Эге! И ты, оказывается, сегодня забастовала, — и стал собираться.
Порфиша, пойти мне с тобой? Может, в чем и я занадоблюсь? — сонно спросила Лиза.
Всю неделю по пятнадцати часов в сутки работала она в артели женщин, расчищая снежные заносы по линии к востоку от Шиверска. Потом, уйдя иногда за семь-восемь верст от города, едва тащилась обратно к себе на заимку. Она уставала так, что дома отказывалась от ужина и тут же падала на постель.
В это утро можно было не торопиться вставать: будет объявлена забастовка. И даже если бы не это, идти не надо все равно. Киреев узнал, что, вопреки его распоряжению, Игнатий Павлович ставит Лизу на работу, взбеленился и потребовал, чтобы начальник участка немедленно прогнал ее.
Я сейчас встану, Порфиша, — говорила Лиза, преодолевая желание уткнуться головой в подушку и снова заснуть. — Я встану.
Не надо. Спи. Не знаю сам еще, как у нас все это получится.

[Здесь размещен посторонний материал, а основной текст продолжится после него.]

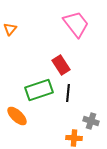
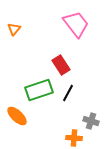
orange triangle: moved 4 px right
black line: rotated 24 degrees clockwise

…Он ушел, круша ногами окрепшие от мороза сугробы снега и думая, что хотя и несколько раз стачечный комитет совещался, как начать им большую забастовку по всей станции, а многое так и осталось неясным. Что, если не все бросят работу: одни поддержат призыв стачечного комитета, а другие останутся на своих местах? Как быть с не-забастовавшими? Станислав советовал поставить рабочие пикеты. Но это можно сделать в депо, в мастерских, словом, там, где есть отдельные входы, и если небастующих будет мало. А если их окажется много? Начнутся раздоры среди своих же, а потом подоспеет полиция… И как быть с теми рабочими, которые по четыре-пять человек, а кто и в одиночку разбросаны по всей станции? Пока будешь ходить от одного к другому, объяснять, уговаривать, убеждать, начальство тоже дремать не станет. Хорошо, если рабочие по гудку соберутся сразу в депо на сходку. А если все пойдет вразнобой? Готовы ли люди с листовками? — Этим должен был заняться Лавутин. Не попал бы кто из них в лапы полиции. А как там Савва со своими дружинниками?
И хотя Порфирию было поручено «снимать» только тех рабочих, что маленькими группами были разбросаны в разных местах, он волновался за всех, за начало и за исход забастовки. Будто ему одному доверено все это дело и только он один за всех и в ответе.
На станции повсюду горели электрические огни. Сменный весовщик, дежуривший в багажной кладовой, спросил удивленно:
Ты чего экую рань, Порфирий? До смены-то два часа еще.
Боялся — не опоздать бы, — с двойным смыслом ответил Порфирий.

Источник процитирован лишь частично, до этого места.